In comparing Illinois' system with other states Dr. Soter noted that here, child protection is a great deal more developed. In Wisconsin, for example, the child abuse hotline is set up in only one county and only operates during business hours. An abuse or neglect report will not follow a family once it leaves that county. This is unlike Illinois, where the system covers the entire state around the clock. "New York is cutting their budget for child protection services and (Illinois is) expanding," Dr. Soter said. "And it's not all (about) money, there's a difference in attitude."
That difference has come as a result of the important strides that the system has made in the last decade in particular. "I'm glad I live in Illinois. I could not have said that 10 years ago," Dr. Soter insisted. "When it comes to child abuse prevention, I think we do a really good job. The judges are better, the court system is better. The whole outlook is better. It's not as grim and pessimistic."
In terms of her own job, Dr. Soter estimated that she reports 50 percent of the children she examines to the child abuse hotline. As a member of the Child Protective Services team at the Cook County Children's Hospital, she has seen a great deal in terms of the abuse and the neglect of children.
One mother, she recalled, left the hospital with a child who had been accidentally burned because she had five prior reports with DCFS. "So, even though the kid got burned by accident, she left," Dr. Soter said, "Now she may lose custody of her child" The doctors later learned that the only reason the mother brought the girl to the hospital was because a follow-up worker had cut off her public aid after he hadn't seen the family in four months.
Dr. Soter and other members of the Child Protective Services Team are often called in to evaluate a child before a report is made to the hotline. On any day the team can see as many as 10 children. In her opinion, working with a group is easier because, unlike investigators who work alone, a doctor doesn't have to make a decision about the suspicion of abuse or neglect without the input and opinion of others. The 12-member team includes social workers, doctors, nurses, a dietician, a psychiatrist, a representative from the women's violence program and DCFS child protection manager John Robinson.
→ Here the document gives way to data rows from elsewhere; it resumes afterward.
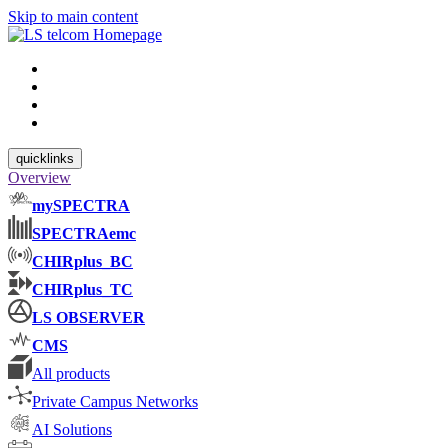
Skip to main content
quicklinks
Overview
mySPECTRA
SPECTRAemc
CHIRplus_BC
CHIRplus_TC
LS OBSERVER
CMS
All products
Private Campus Networks
AI Solutions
In addition to her work at the hospital, Dr. Soter has been a member of the Child Fatality Task Force since its creation in 1992. The task force investigates the deaths of children who have had previous involvement with DCFS. The groups make recommendations to Director McDonald after examining how a child died and what contributed to the child's death. Finding solutions that lead to child abuse prevention is the ultimate goal of the task force. "What we have learned is it's not finger pointing (that prevents child deaths), it's what we can do differently," Dr. Soter said.
Although she sees a lot of children who have died at the hands of abusive or negligent parents, there is a more positive side to what Dr. Soter decision-making a difference in the lives of the children who are not dead. Granted, she admitted, if a dead child is brought to the hospital there is nothing that can be done for him or her. But there is hope for the sibling(s) of that child or an abused child who is still alive.
"We can guarantee that whether he goes back home with services or to an auntie or a foster home, he is going somewhere better," Dr. Soter said. "That's the one thing that we have ... when our kids leave the hospital they usually go to something better."